Stored records:
>>>>
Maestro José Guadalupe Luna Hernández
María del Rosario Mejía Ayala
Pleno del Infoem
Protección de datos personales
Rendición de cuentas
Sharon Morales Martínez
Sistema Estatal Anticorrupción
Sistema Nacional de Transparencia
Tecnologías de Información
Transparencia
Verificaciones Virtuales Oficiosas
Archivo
<<<<
>>>>
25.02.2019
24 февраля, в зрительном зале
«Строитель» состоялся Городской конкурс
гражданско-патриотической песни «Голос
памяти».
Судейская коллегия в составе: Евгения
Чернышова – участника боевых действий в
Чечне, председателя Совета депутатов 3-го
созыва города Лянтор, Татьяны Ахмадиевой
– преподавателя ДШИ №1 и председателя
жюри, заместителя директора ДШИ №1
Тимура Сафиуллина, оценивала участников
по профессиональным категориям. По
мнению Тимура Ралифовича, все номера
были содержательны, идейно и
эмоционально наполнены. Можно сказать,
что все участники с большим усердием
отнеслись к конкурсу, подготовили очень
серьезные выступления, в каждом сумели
<<<<
>>>>
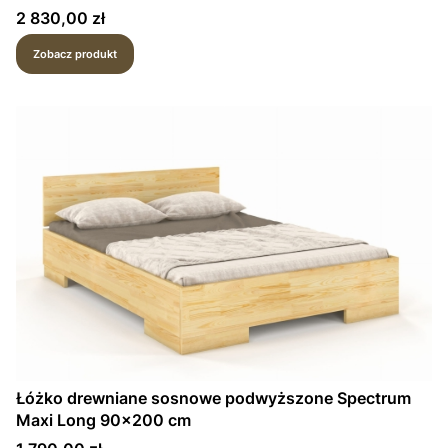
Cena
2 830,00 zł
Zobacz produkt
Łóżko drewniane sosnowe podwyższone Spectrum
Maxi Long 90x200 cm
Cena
<<<<
What to produce: Where a line of the data holds the word "Sistema", copy that line.

Result below:
Sistema Estatal Anticorrupción
Sistema Nacional de Transparencia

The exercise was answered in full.